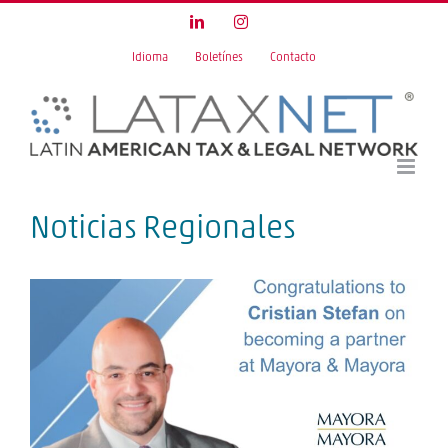
Skip
LinkedIn
Instagram
to
Idioma
Boletínes
Contacto
content
Noticias Regionales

══════════

From the first record to the last, transcribe everything exactly but drop the pictures.

**TASK RESPONSE:**
Skip
LinkedIn
Instagram
to
Idioma
Boletínes
Contacto
content
Noticias Regionales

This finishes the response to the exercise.